Destinação de terras rurais: o impacto para o setor agropecuário
Imóveis rurais penhorados por dívidas tributárias podem ser destinados à reforma agrária, fomentando discussões no setor agropecuário.
Uma portaria interministerial publicada recentemente autoriza a destinação de imóveis rurais penhorados para programas de reforma agrária. Segundo Luciano Faria, advogado especialista em direito tributário no agronegócio, a medida representa uma inovação nas políticas públicas voltadas ao campo, mas levanta questionamentos sobre sua implementação e os impactos para produtores rurais.
De acordo com Faria, o processo ocorre no contexto de ações de execução fiscal contra grandes devedores da União. "Os imóveis penhorados, que normalmente iriam a leilão, agora podem ser adjudicados para programas de reforma agrária. Isso atende, prioritariamente, agricultores familiares, comunidades quilombolas e tradicionais", explicou o advogado.
O que muda na prática
A portaria permite que órgãos como a Advocacia-Geral da União e a Procuradoria-Geral da Fazenda Nacional identifiquem e disponibilizem terras para o Instituto Nacional de Colonização e Reforma Agrária (Incra). A partir disso, é possível a avaliação técnica das propriedades, com vistas à criação de assentamentos.
Esse modelo, porém, gera dúvidas quanto à avaliação dos imóveis. “Há um risco de que a União avalie os bens penhorados abaixo do valor de mercado, o que pode causar litígios entre proprietários e o governo", destacou Faria.
Outro ponto levantado foi a forma de compensação ao devedor. "Quando há diferença entre o valor da dívida e o valor do imóvel, a devolução ao proprietário é feita em Títulos da Dívida Agrária, e não em moeda corrente, o que pode criar dificuldades adicionais", acrescentou.
Conflitos e impactos no setor
Para Faria, a medida pode intensificar conflitos no campo. “A ideia de que essa política vai pacificar o campo é otimista demais. A desapropriação ou a retirada de propriedades costuma gerar resistência e polêmica entre produtores", avaliou. Ele mencionou ainda que a política reforça a divisão entre grandes produtores e agricultores familiares, setores que já convivem com tensões históricas.
Outro aspecto discutido é a possível recuperação de créditos pela União. "Essa portaria pode funcionar como um incentivo para que devedores regularizem suas dívidas, evitando a perda de patrimônio. Isso é positivo para os cofres públicos, mas não elimina os desafios de execução", pontuou.
Questões jurídicas e desafios futuros
Luciano Faria também destacou os recursos jurídicos disponíveis aos produtores. "É possível recorrer, negociar dívidas ou buscar descontos significativos por meio de transações tributárias. No entanto, é importante agir rapidamente para evitar a progressão do processo", aconselhou.

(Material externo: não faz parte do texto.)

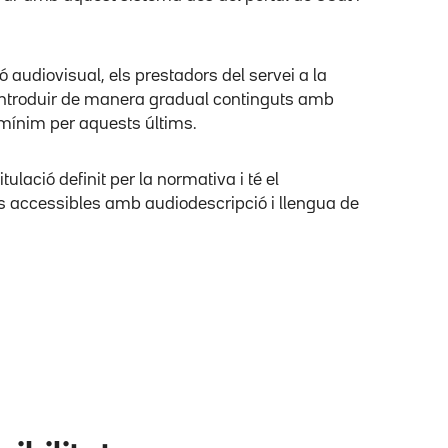
 audiovisual, els prestadors del servei a la
introduir de manera gradual continguts amb
 mínim per aquests últims.
lació definit per la normativa i té el
s accessibles amb audiodescripció i llengua de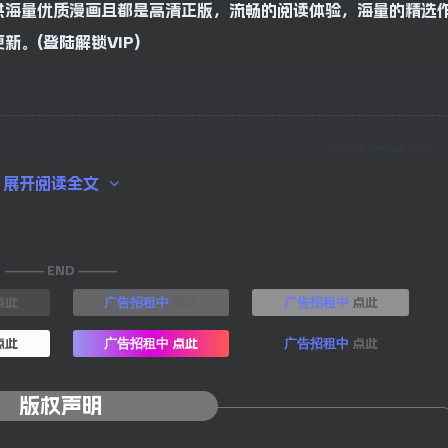
供海量优质漫画且都是高清正版，流畅的阅读体验，海量的精选
。(登陆解锁VIP)
下载
展开阅读全文
——— END ———
点此
点此
点此
广告招租中
广告招租中
点此
点此
点此
广告招租中
广告招租中
版权声明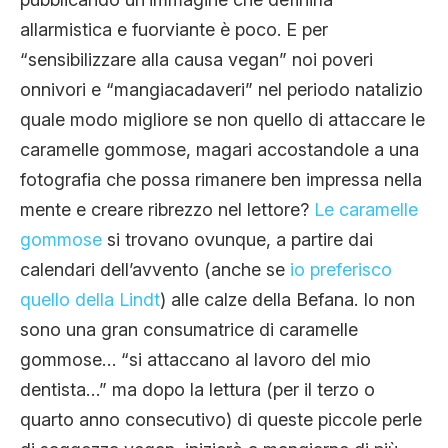
allarmistica e fuorviante è poco. E per
“sensibilizzare alla causa vegan” noi poveri
onnivori e “mangiacadaveri” nel periodo natalizio
quale modo migliore se non quello di attaccare le
caramelle gommose, magari accostandole a una
fotografia che possa rimanere ben impressa nella
mente e creare ribrezzo nel lettore?
Le caramelle
gommose
si trovano ovunque, a partire dai
calendari dell’avvento (anche se
io preferisco
quello della Lindt
) alle calze della Befana. Io non
sono una gran consumatrice di caramelle
gommose… “si attaccano al lavoro del mio
dentista…” ma dopo la lettura (per il terzo o
quarto anno consecutivo) di queste piccole perle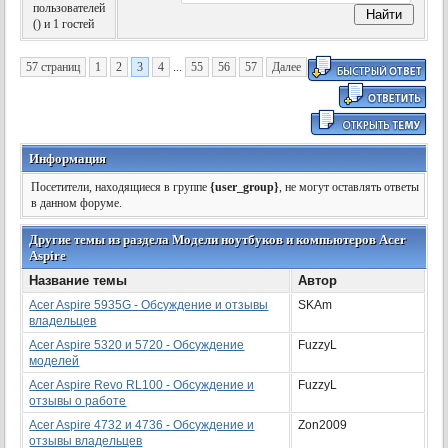
пользователей
(
) и 1 гостей
57 страниц
1
2
3
4
...
55
56
57
Далее
Информация
Посетители, находящиеся в группе
{user_group}
, не могут оставлять ответы
в данном форуме.
Другие темы из раздела Модели ноутбуков и компьютеров Acer
Aspire
Название темы
Автор
Acer Aspire 5935G - Обсуждение и отзывы
SKAm
владельцев
Acer Aspire 5320 и 5720 - Обсуждение
FuzzyL
моделей
Acer Aspire Revo RL100 - Обсуждение и
FuzzyL
отзывы о работе
Acer Aspire 4732 и 4736 - Обсуждение и
Zon2009
отзывы владельцев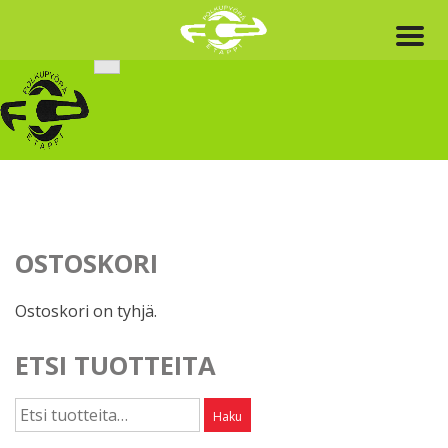
Skip
to
content
OSTOSKORI
Ostoskori on tyhjä.
ETSI TUOTTEITA
Etsi:
Haku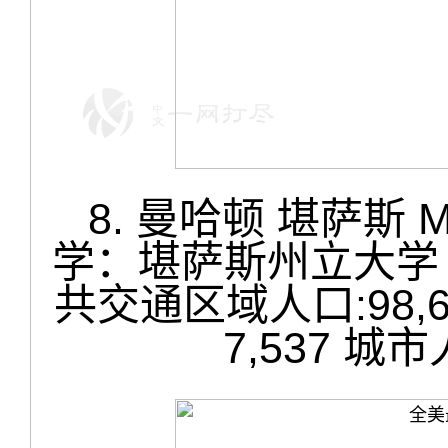
8. 曼哈顿 堪萨斯 Ma
学：堪萨斯州立大学 Kansa
共交通区域人口:98,
7,537 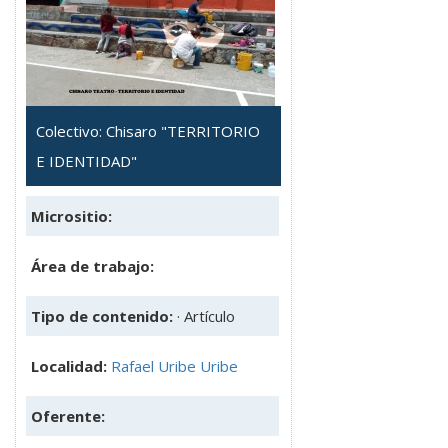
Colectivo: Chisaro "TERRITORIO
E IDENTIDAD"
Micrositio:
Área de trabajo:
Tipo de contenido:
· Artículo
Localidad:
Rafael Uribe Uribe
Oferente:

Sobre o futuro da medida, Faria ressaltou que sua implementação prática dependerá de estudos técnicos, avaliações de imóveis e decisões judiciais. "Ainda há muitas incertezas, especialmente quanto à eficácia do modelo e seu impacto no setor agropecuário", concluiu.
A destinação de imóveis rurais para reforma agrária reacende debates históricos sobre o uso da terra no Brasil, envolvendo interesses econômicos, sociais e políticos. A polêmica promete se intensificar à medida que a política avance em diferentes regiões do país.